Der Kommissar hatte auch von ihr schon gehört und sie auf Plakaten und im Fernsehen gesehen.

»Sehr erfreut …«

Mit einer heiseren Stimme, der die Zigaretten und der Alkohol vom Vorabend anzuhören waren, sagte Lélia zu ihrer Freundin:

»Ich lasse euch beide allein …«

»Ach was! Es wird doch wohl keine Geheimnisse geben …«

Auf dem Boden lag ein Paar hochhackige Pumps, ein Abendkleid hing über einer Sessellehne, und auf einem Tischchen standen eine zu drei Vierteln gelehrte Whiskyflasche und daneben zwei Gläser, dazwischen lagen Zigarettenkippen mit Lippenstiftspuren. Vermutlich noch Überreste vom Vorabend, denn auf einem anderen Tischchen dampfte in den Tassen der Kaffee neben zerkrümelten Croissants.

»Setzen Sie sich, Monsieur …«

Sophie Émel warf einen Blick auf die Visitenkarte und fuhr fort:

»Monsieur Charon, nicht wahr?«

Es war ihm etwas peinlich, dass er in das perlgraue Schlafzimmer sehen konnte, dessen zwei nebeneinanderstehende Betten so aufgeschlagen waren, dass man die womöglich noch warmen Mulden erkennen konnte, die die beiden Frauenkörper dort hinterlassen hatten.

»Rauchen Sie?«

Aus Höflichkeit nahm er eine Zigarette an, setzte sich dann wieder auf die äußerste Kante eines satinbezogenen Sessels.

»Ich muss mich entschuldigen, da ich Sie ohne einen offiziellen Anlass belästige.
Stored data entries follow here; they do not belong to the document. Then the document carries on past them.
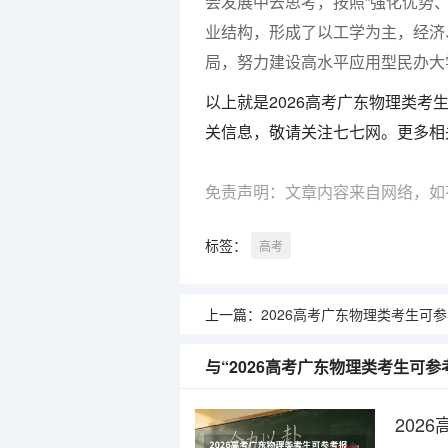
会发展中去思考，按照“强化优势
业结构，形成了以工学为主，经济
局，努力建设高水平应用型民办大
以上就是2026高考广东物理类
关信息，敬请关注七七网。更多相
免责声明：文章内容来自网络，如
标签：
高考
上一篇：
2026高考广东物理类考生可参考报河南工程学
与“2026高考广东物理类考生可
202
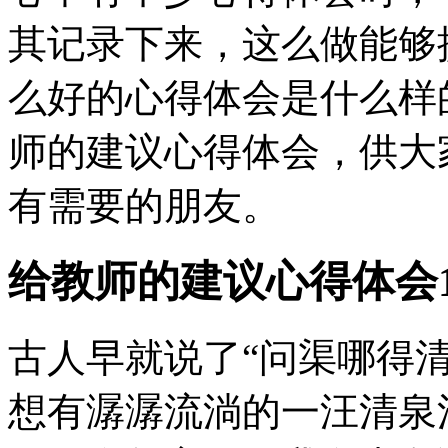
其记录下来，这么做能够
么好的心得体会是什么样
师的建议心得体会，供大
有需要的朋友。
给教师的建议心得体会
古人早就说了“问渠哪得
想有潺潺流淌的一汪清泉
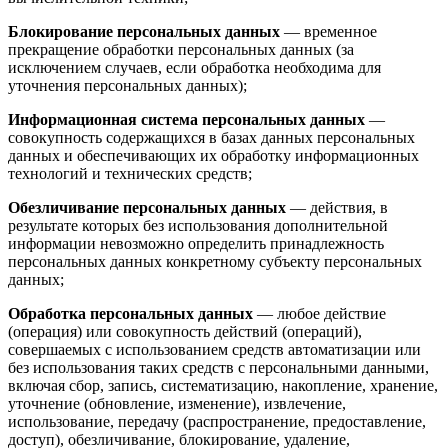
Блокирование персональных данных
— временное
прекращение обработки персональных данных (за
исключением случаев, если обработка необходима для
уточнения персональных данных);
Информационная система персональных данных
—
совокупность содержащихся в базах данных персональных
данных и обеспечивающих их обработку информационных
технологий и технических средств;
Обезличивание персональных данных
— действия, в
результате которых без использования дополнительной
информации невозможно определить принадлежность
персональных данных конкретному субъекту персональных
данных;
Обработка персональных данных
— любое действие
(операция) или совокупность действий (операций),
совершаемых с использованием средств автоматизации или
без использования таких средств с персональными данными,
включая сбор, запись, систематизацию, накопление, хранение,
уточнение (обновление, изменение), извлечение,
использование, передачу (распространение, предоставление,
доступ), обезличивание, блокирование, удаление,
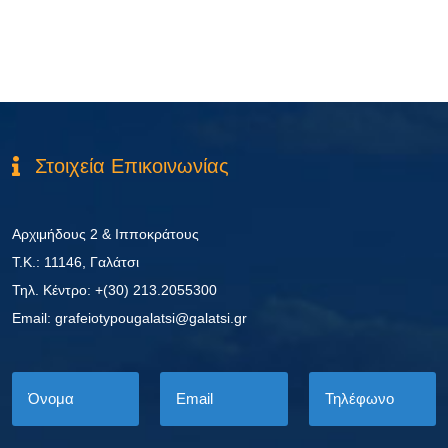
Στοιχεία Επικοινωνίας
Αρχιμήδους 2 & Ιπποκράτους
Τ.Κ.: 11146, Γαλάτσι
Τηλ. Κέντρο: +(30) 213.2055300
Εmail: grafeiotypougalatsi@galatsi.gr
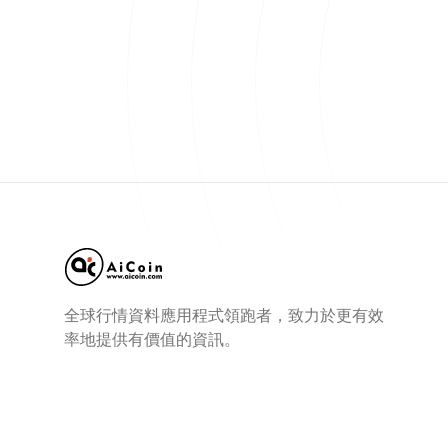
全球行情資料應用程式領跑者，致力於更有效
率地提供有價值的資訊。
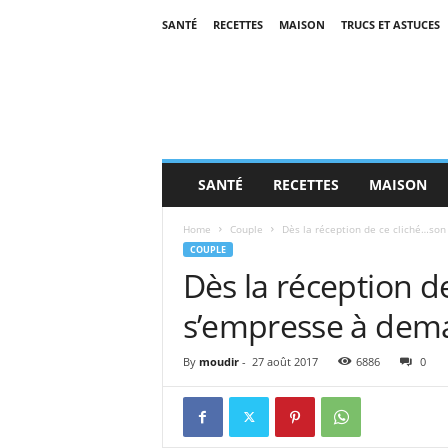
SANTÉ
RECETTES
MAISON
TRUCS ET ASTUCES
SANTÉ
RECETTES
MAISON
Home
Couple
Dès la réception de ce cliché…son
COUPLE
Dès la réception d
s’empresse à dema
By
moudir
-
27 août 2017
6886
0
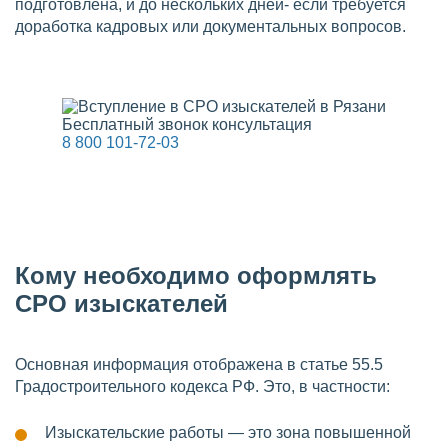
подготовлена, и до нескольких дней- если требуется
доработка кадровых или документальных вопросов.
Бесплатный звонок консультация
8 800 101-72-03
Кому необходимо оформлять
СРО изыскателей
Основная информация отображена в статье 55.5
Градостроительного кодекса РФ. Это, в частности:
Изыскательские работы — это зона повышенной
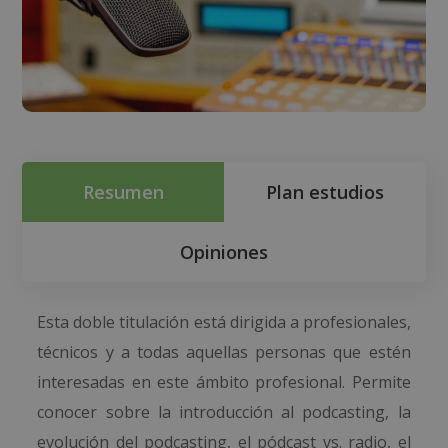
Resumen
Plan estudios
Opiniones
Esta doble titulación está dirigida a profesionales,
técnicos y a todas aquellas personas que estén
interesadas en este ámbito profesional. Permite
conocer sobre la introducción al podcasting, la
evolución del podcasting, el pódcast vs. radio, el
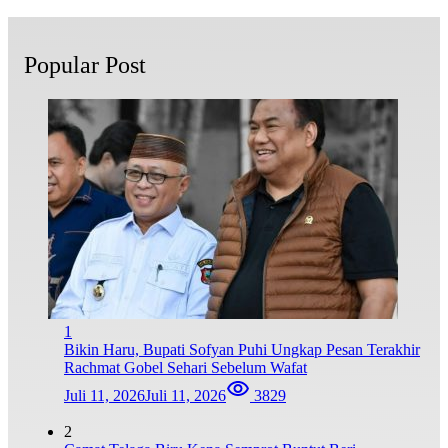
Popular Post
1
Bikin Haru, Bupati Sofyan Puhi Ungkap Pesan Terakhir
Rachmat Gobel Sehari Sebelum Wafat
Juli 11, 2026
Juli 11, 2026
3829
2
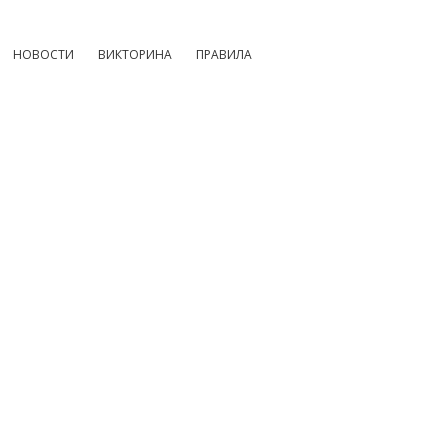
НОВОСТИ
ВИКТОРИНА
ПРАВИЛА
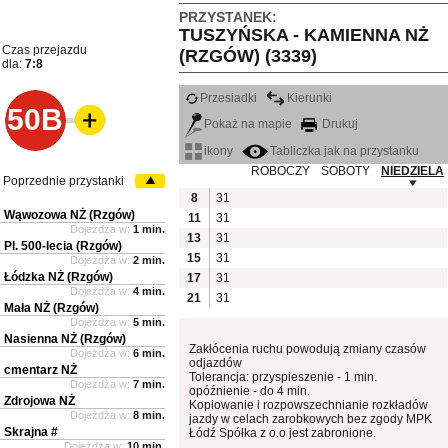
PRZYSTANEK:
TUSZYŃSKA - KAMIENNA NŻ
Czas przejazdu
(RZGÓW) (3339)
dla:
7:8
Przesiadki
Kierunki
50B
Pokaż na mapie
Drukuj
ikony
Tabliczka jak na przystanku
ROBOCZY
SOBOTY
NIEDZIELA
Poprzednie przystanki
8
31
Wąwozowa NŻ (Rzgów)
11
31
Dojeżdża w:
1 min.
13
31
Pl. 500-lecia (Rzgów)
15
31
Dojeżdża w:
2 min.
Łódzka NŻ (Rzgów)
17
31
Dojeżdża w:
4 min.
21
31
Mała NŻ (Rzgów)
Dojeżdża w:
5 min.
Nasienna NŻ (Rzgów)
Zakłócenia ruchu powodują zmiany czasów
Dojeżdża w:
6 min.
odjazdów
cmentarz NŻ
Tolerancja: przyspieszenie - 1 min.
Dojeżdża w:
7 min.
opóźnienie - do 4 min.
Zdrojowa NŻ
Kopiowanie i rozpowszechnianie rozkładów
Dojeżdża w:
8 min.
jazdy w celach zarobkowych bez zgody MPK
Skrajna #
Łódź Spółka z o.o jest zabronione.
Dojeżdża w:
10 min.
Es ist so, dass ich mich seit einiger Zeit in einer ziemlich unangenehmen Lage befinde und deshalb ein wenig auf Ihre Hilfe hoffe.«

Sophie Émel hockte auf einer Sessellehne, in der einen Hand ihre Kaffeetasse, in der anderen eine Zigarette.

»Ich nehme an, Sie möchten keinen Kaffee? Sie sind bestimmt schon lange auf.«

»Schon ziemlich lange, ja. Also, Ihr Name wurde rein zufällig in Zusammenhang mit der Angelegenheit genannt, die mich gerade beschäftigt. Darf ich Ihnen zunächst einmal eine Frage stellen? Kennen Sie eine Person mit Namen Juliette Viou?«

Ihr Gesichtsausdruck verriet, dass sie überlegte.

»Viou sagen Sie?«

»Die Frau ist heute neunundsiebzig Jahre alt …«

»Juliette Viou …«, wiederholte sie.

Und dann noch mehrmals:

»Viou … Viou …«

»Warten Sie! Bevor sie Juliette Viou hieß, war sie eine verwitwete Prédicant.«

»Nein, so was!«, warf Sophie ihrer Freundin zu. »Weißt du, wen ich auf diese Weise wiederfinde?«

»Nein.«

»Meine Großmutter!«

Neugierig wandte sie sich wieder dem Kommissar zu.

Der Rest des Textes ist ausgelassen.